At the time, I took these comments to mean both that (a) given Travelers' late- 1997 acquisition of Salomon Brothers, Weill had already created, in significant part, what he had tried to do at American Express, and (b) notwithstanding the $9 billion Salomon acquisition, Weill intended to take further steps in the future to expand Travelers' reach globally. Thus, two levels of meaning. However, the fact that one week earlier Weill had commenced negotiating the Citicorp merger plainly infuses his "Here we go again" with a third tranche of significance.

Another example: During the interview, Weill predicted further consolidation within the financial services industry. He referred to banks, brokerages, and insurance. But his remarks are laden with ambiguity: Did he mean that he foresaw more banks consolidating with banks, brokerages with brokerages, and insurers with insurers? Did he mean a continuation of some of the bank/brokerage acquisitions we have seen in the past year or so (e.g., BankAmerica's acquisition of Robertson Stephens)? Or, was he instead thinking about his own gargantuan, ground-breaking deal with Citicorp?
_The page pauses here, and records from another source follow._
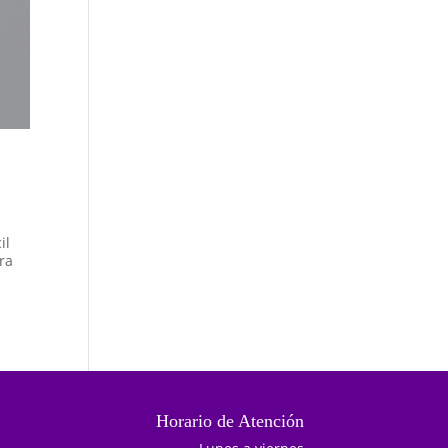
il
ara
Horario de Atención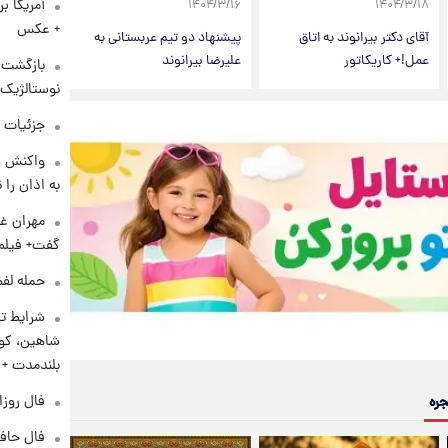
آمریکا ب
۱۴۰۴/۳/۱۶
۱۴۰۴/۳/۱۸
+ عکس
آقای دکتر بیرانوند به اتاق
پیشنهاد دو تیم عربستانی به
عمل!+ کاریکاتور
علیرضا بیرانوند
بازگشت م
نوستالژیک 
جزئیات ش
واکنش س
به اذان را 
مهران غف
گفت+ فیلم
حمله لفظ
شرایط تا
شاهین، کوی
بلندمدت +
فال روزانه و
جره
فال حافظ پنجشنب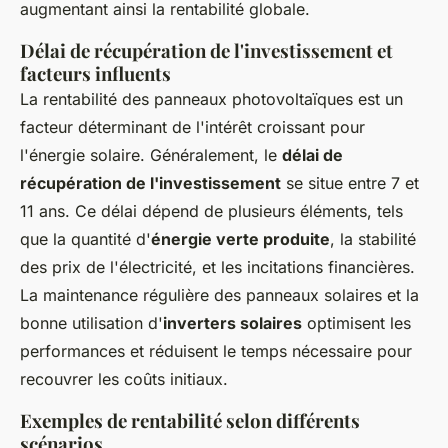
augmentant ainsi la rentabilité globale.
Délai de récupération de l'investissement et
facteurs influents
La rentabilité des panneaux photovoltaïques est un
facteur déterminant de l'intérêt croissant pour
l'énergie solaire. Généralement, le
délai de
récupération de l'investissement
se situe entre 7 et
11 ans. Ce délai dépend de plusieurs éléments, tels
que la quantité d'
énergie verte produite
, la stabilité
des prix de l'électricité, et les incitations financières.
La maintenance régulière des panneaux solaires et la
bonne utilisation d'
inverters solaires
optimisent les
performances et réduisent le temps nécessaire pour
recouvrer les coûts initiaux.
Exemples de rentabilité selon différents
scénarios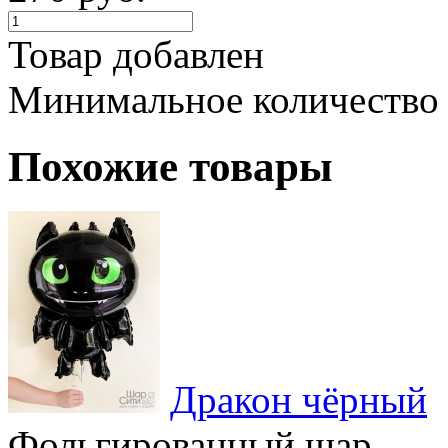
Товар добавлен
Минимальное количество
Похожие товары
Дракон чёрный
Фольгированный шар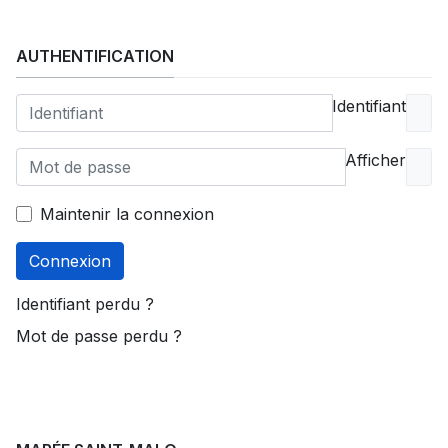
AUTHENTIFICATION
Identifiant
Afficher
Maintenir la connexion
Connexion
Identifiant perdu ?
Mot de passe perdu ?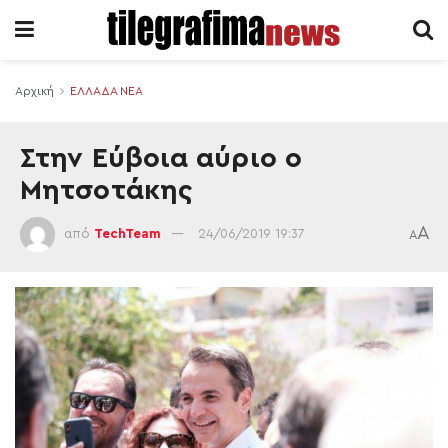
Αρχική
ΕΛΛΑΔΑ ΝΕΑ
Στην Εύβοια αύριο ο
Μητσοτάκης
A
από
TechTeam
24/06/2019 19:37
A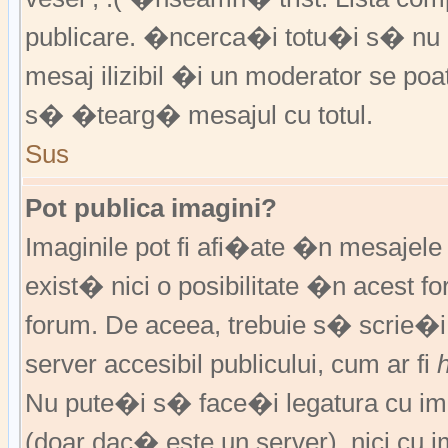
publicare. �ncerca�i totu�i s� nu �
mesaj ilizibil �i un moderator se 
s� �tearg� mesajul cu totul.
Sus
Pot publica imagini?
Imaginile pot fi afi�ate �n mesajel
exist� nici o posibilitate �n acest 
forum. De aceea, trebuie s� scrie�i
server accesibil publicului, cum ar fi
Nu pute�i s� face�i legatura cu im
(doar dac� este un server), nici cu 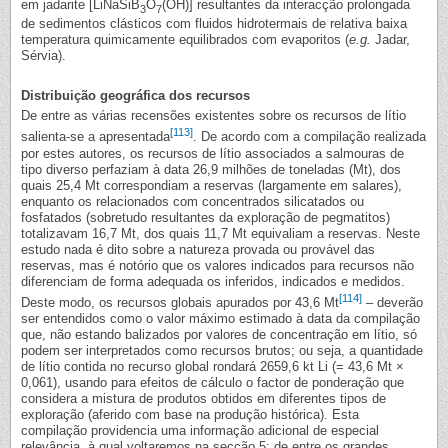
em jadarite [LiNaSiB
O
(OH)] resultantes da interacção prolongada
3
7
de sedimentos clásticos com fluidos hidrotermais de relativa baixa
temperatura quimicamente equilibrados com evaporitos (
e.g.
Jadar,
Sérvia).
Distribuição geográfica dos recursos
De entre as várias recensões existentes sobre os recursos de lítio
[113]
salienta-se a apresentada
. De acordo com a compilação realizada
por estes autores, os recursos de lítio associados a salmouras de
tipo diverso perfaziam à data 26,9 milhões de toneladas (Mt), dos
quais 25,4 Mt correspondiam a reservas (largamente em salares),
enquanto os relacionados com concentrados silicatados ou
fosfatados (sobretudo resultantes da exploração de pegmatitos)
totalizavam 16,7 Mt, dos quais 11,7 Mt equivaliam a reservas. Neste
estudo nada é dito sobre a natureza provada ou provável das
reservas, mas é notório que os valores indicados para recursos não
diferenciam de forma adequada os inferidos, indicados e medidos.
[114]
Deste modo, os recursos globais apurados por 43,6 Mt
– deverão
ser entendidos como o valor máximo estimado à data da compilação
que, não estando balizados por valores de concentração em lítio, só
podem ser interpretados como recursos brutos; ou seja, a quantidade
de lítio contida no recurso global rondará 2659,6 kt Li (= 43,6 Mt ×
0,061), usando para efeitos de cálculo o factor de ponderação que
considera a mistura de produtos obtidos em diferentes tipos de
exploração (aferido com base na produção histórica). Esta
compilação providencia uma informação adicional de especial
relevância, à qual voltaremos na secção 5: de entre os grandes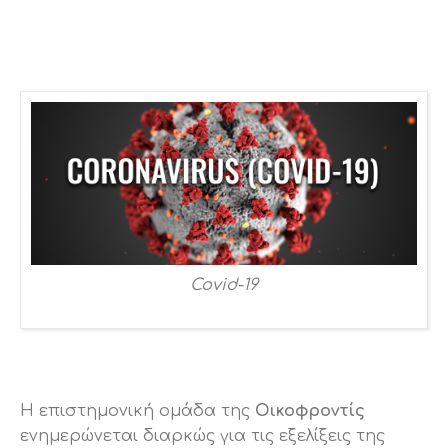
Covid-19
H επιστημονική ομάδα της
Οικοφροντίς
ενημερώνεται διαρκώς για τις εξελίξεις της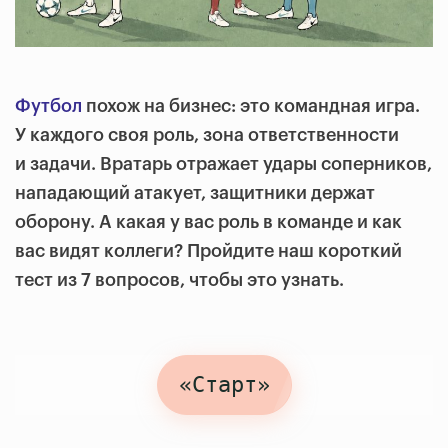
Футбол
похож на бизнес: это командная игра.
У каждого своя роль, зона ответственности
и задачи. Вратарь отражает удары соперников,
нападающий атакует, защитники держат
оборону. А какая у вас роль в команде и как
вас видят коллеги? Пройдите наш короткий
тест из 7 вопросов, чтобы это узнать.
«Старт»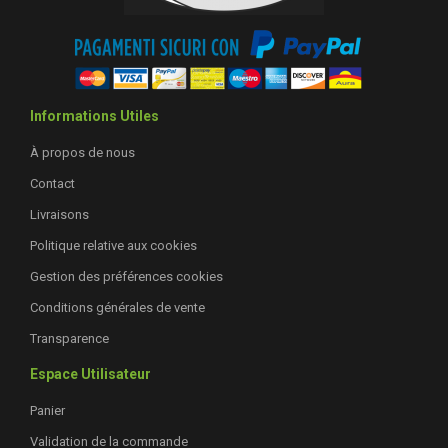
Informations Utiles
À propos de nous
Contact
Livraisons
Politique relative aux cookies
Gestion des préférences cookies
Conditions générales de vente
Transparence
Espace Utilisateur
Panier
Validation de la commande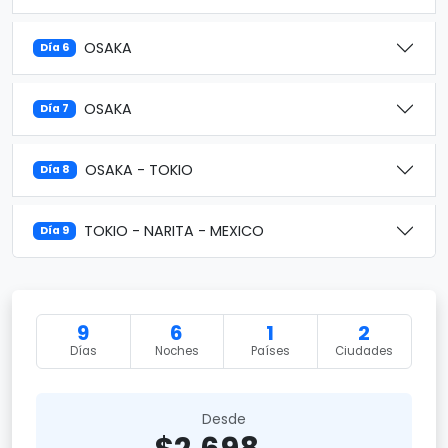
OSAKA
Día 6
OSAKA
Día 7
OSAKA - TOKIO
Día 8
TOKIO - NARITA - MEXICO
Día 9
9
6
1
2
Días
Noches
Países
Ciudades
Desde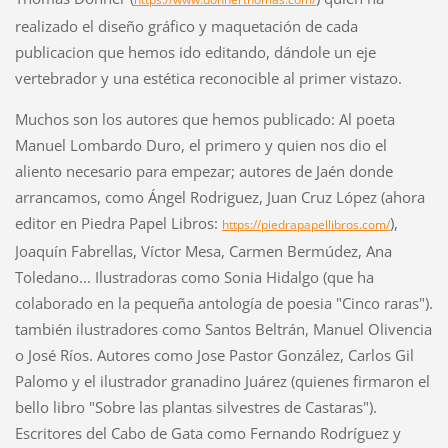
realizado el diseño gráfico y maquetación de cada
publicacion que hemos ido editando, dándole un eje
vertebrador y una estética reconocible al primer vistazo.
Muchos son los autores que hemos publicado: Al poeta
Manuel Lombardo Duro, el primero y quien nos dio el
aliento necesario para empezar; autores de Jaén donde
arrancamos, como Ángel Rodriguez, Juan Cruz López (ahora
editor en Piedra Papel Libros:
),
https://piedrapapellibros.com/
Joaquín Fabrellas, Víctor Mesa, Carmen Bermúdez, Ana
Toledano... Ilustradoras como Sonia Hidalgo (que ha
colaborado en la pequeña antología de poesia "Cinco raras").
también ilustradores como Santos Beltrán, Manuel Olivencia
o José Ríos. Autores como Jose Pastor González, Carlos Gil
Palomo y el ilustrador granadino Juárez (quienes firmaron el
bello libro "Sobre las plantas silvestres de Castaras").
Escritores del Cabo de Gata como Fernando Rodríguez y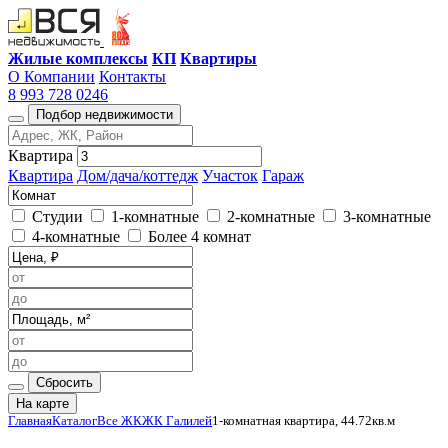
Жилые комплексы
КП
Квартиры
О Компании
Контакты
8 993 728 0246
Подбор недвижимости
Квартира
Квартира
Дом/дача/коттедж
Участок
Гараж
Студии
1-комнатные
2-комнатные
3-комнатные
4-комнатные
Более 4 комнат
Сбросить
На карте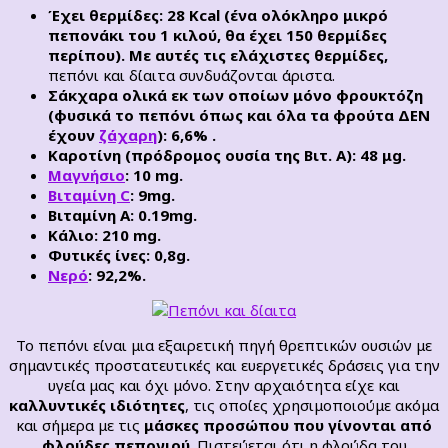
Έχει θερμίδες: 28 K
cal (ένα ολόκληρο μικρό
πεπονάκι του 1 κιλού, θα έχει 150 θερμίδες
περίπου). Με αυτές τις ελάχιστες θερμίδες,
πεπόνι και δίαιτα συνδυάζονται άριστα.
Σάκχαρα ολικά εκ των οποίων μόνο φρουκτόζη
(φυσικά το πεπόνι όπως και όλα τα φρούτα ΔΕΝ
έχουν
ζάχαρη
): 6,6% .
Καροτίνη (πρόδρομος ουσία της
B
ιτ. Α): 48 μ
g
.
Μαγνήσιο
: 10 mg.
Βιταμίνη C
: 9mg.
Βιταμίνη Α: 0.19mg.
Κάλιο: 210 mg.
Φυτικές ίνες: 0,8
g
.
Νερό
: 92,2%.
Το πεπόνι είναι μια εξαιρετική πηγή θρεπτικών ουσιών με
σημαντικές προστατευτικές και ευεργετικές δράσεις για την
υγεία μας και όχι μόνο. Στην αρχαιότητα είχε και
καλλυντικές ιδιότητες
, τις οποίες χρησιμοποιούμε ακόμα
και σήμερα με τις
μάσκες προσώπου που γίνονται από
φλούδες πεπονιού
. Πιστεύεται ότι η φλούδα του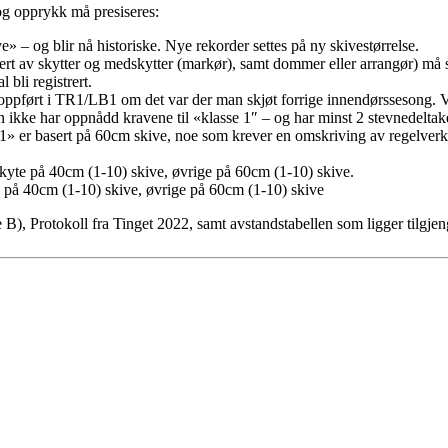
og opprykk må presiseres:
e» – og blir nå historiske. Nye rekorder settes på ny skivestørrelse.
nert av skytter og medskytter (markør), samt dommer eller arrangør) må 
 bli registrert.
tå oppført i TR1/LB1 om det var der man skjøt forrige innendørssesong. 
 ikke har oppnådd kravene til «klasse 1″ – og har minst 2 stevnedeltake
 er basert på 60cm skive, noe som krever en omskriving av regelverket. 
kyte på 40cm (1-10) skive, øvrige på 60cm (1-10) skive.
e på 40cm (1-10) skive, øvrige på 60cm (1-10) skive
te B), Protokoll fra Tinget 2022, samt avstandstabellen som ligger tilg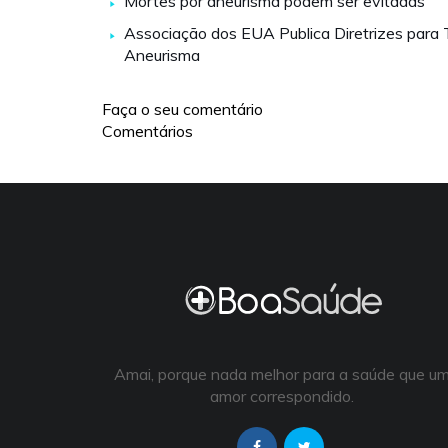
Mortes por aneurisma podem ser evitadas
Associação dos EUA Publica Diretrizes para 
Aneurisma
Faça o seu comentário
Comentários
Amai, porque nada melhor para a saúde que u
amor correspondido.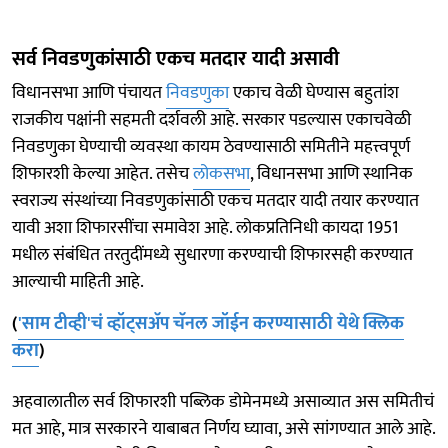
सर्व निवडणुकांसाठी एकच मतदार यादी असावी
विधानसभा आणि पंचायत
निवडणुका
एकाच वेळी घेण्यास बहुतांश
राजकीय पक्षांनी सहमती दर्शवली आहे. सरकार पडल्यास एकाचवेळी
निवडणुका घेण्याची व्यवस्था कायम ठेवण्यासाठी समितीने महत्त्वपूर्ण
शिफारशी केल्या आहेत. तसेच
लोकसभा
, विधानसभा आणि स्थानिक
स्वराज्य संस्थांच्या निवडणुकांसाठी एकच मतदार यादी तयार करण्यात
यावी अशा शिफारसींचा समावेश आहे. लोकप्रतिनिधी कायदा 1951
मधील संबंधित तरतुदींमध्ये सुधारणा करण्याची शिफारसही करण्यात
आल्याची माहिती आहे.
(
'साम टीव्ही'चं व्हॉट्सअ‍ॅप चॅनल जॉईन करण्यासाठी येथे क्लिक
करा
)
अहवालातील सर्व शिफारशी पब्लिक डोमेनमध्ये असाव्यात अस समितीचं
मत आहे, मात्र सरकारने याबाबत निर्णय घ्यावा, असे सांगण्यात आले आहे.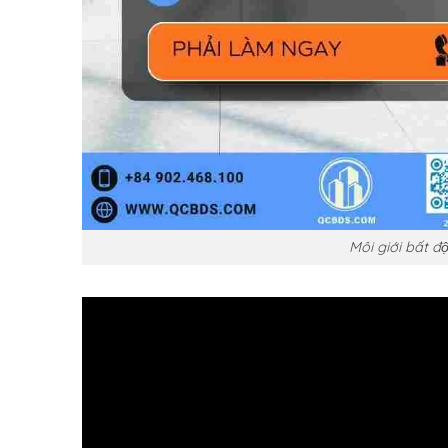
Môi giới bất 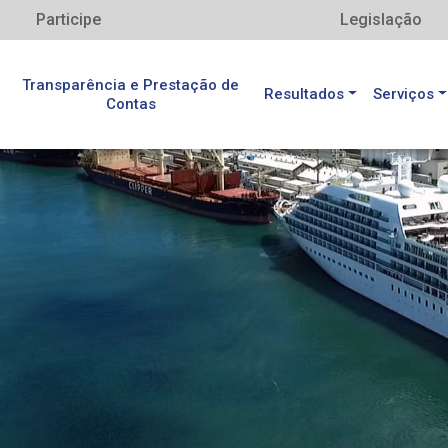
Participe
Legislação
Transparência e Prestação de
Resultados
Serviços
Contas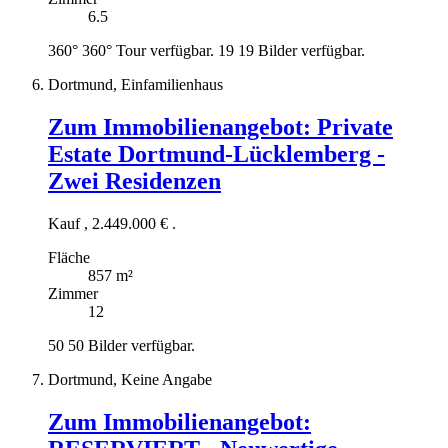
6.5
360°
360° Tour verfügbar.
19
19 Bilder verfügbar.
Dortmund, Einfamilienhaus
Zum Immobilienangebot:
Private
Estate Dortmund-Lücklemberg -
Zwei Residenzen
Kauf
,
2.449.000 €
.
Fläche
857 m²
Zimmer
12
50
50 Bilder verfügbar.
Dortmund, Keine Angabe
Zum Immobilienangebot: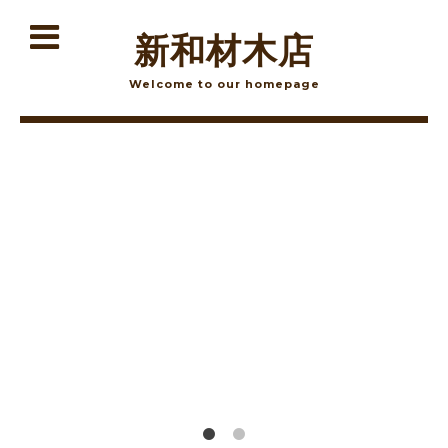
新和材木店
Welcome to our homepage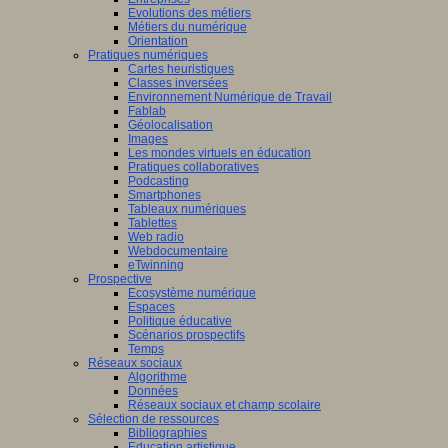
Evolutions des métiers
Métiers du numérique
Orientation
Pratiques numériques
Cartes heuristiques
Classes inversées
Environnement Numérique de Travail
Fablab
Géolocalisation
Images
Les mondes virtuels en éducation
Pratiques collaboratives
Podcasting
Smartphones
Tableaux numériques
Tablettes
Web radio
Webdocumentaire
eTwinning
Prospective
Ecosystème numérique
Espaces
Politique éducative
Scénarios prospectifs
Temps
Réseaux sociaux
Algorithme
Données
Réseaux sociaux et champ scolaire
Sélection de ressources
Bibliographies
Education artistique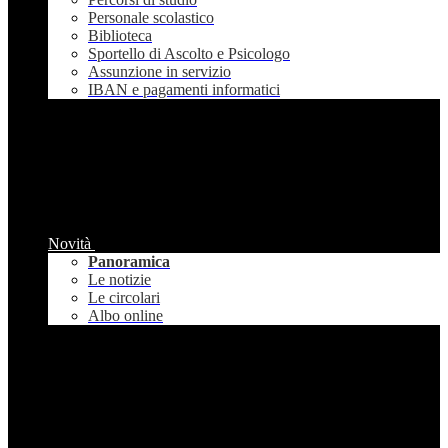
Personale scolastico
Biblioteca
Sportello di Ascolto e Psicologo
Assunzione in servizio
IBAN e pagamenti informatici
Novità
Panoramica
Le notizie
Le circolari
Albo online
These and other ambiguities are present throughout the interview. It provides a rare opportunity for DIRECTORS & BOARDS readers to gain insight into the personality and thinking of a CEO one week after the secret initiation of a deal that alters forever the financial services global landscape.

Sandy Weill started out in 1955 as a "runner" (i.e., a messenger) for Bear Stearns. In 1960, when in his late 20s, he borrowed heavily to start a brokerage firm with three friends. Throughout the 1970s, that firm - originally Carter, Berlind, Potoma & Weill but renamed CBWL to reflect the participation of Arthur Levitt, currently SEC Chairman - absorbed several substantially larger brokerages, including the well-known firms Shearson Hamill and Loeb Rhoades Hornblower. The resulting enterprise was sold to American Express in 1981 for almost $1 billion; Weill personally received about $30 million. In 1983, he became number-two man at American Express to CEO James Robinson III.

Things did not work out for Sandy Weill at American Express as well as they had in his earlier endeavors. After having unsuccessfully tried to convince American Express to sell him its Fireman's Fund subsidiary (which he had taken a principal role in turning around), he left. It was summer 1985. Weill was just 53. And he was unemployed. Come September, most of his friends would return, post-vacation, to jobs in large organizations where they held positions of power and influence. Weill would not. Indeed, when asked as late as spring 1986 by Carol Loomis of Fortune for an interview appointment, Weill replied: "Name your time. I'm free."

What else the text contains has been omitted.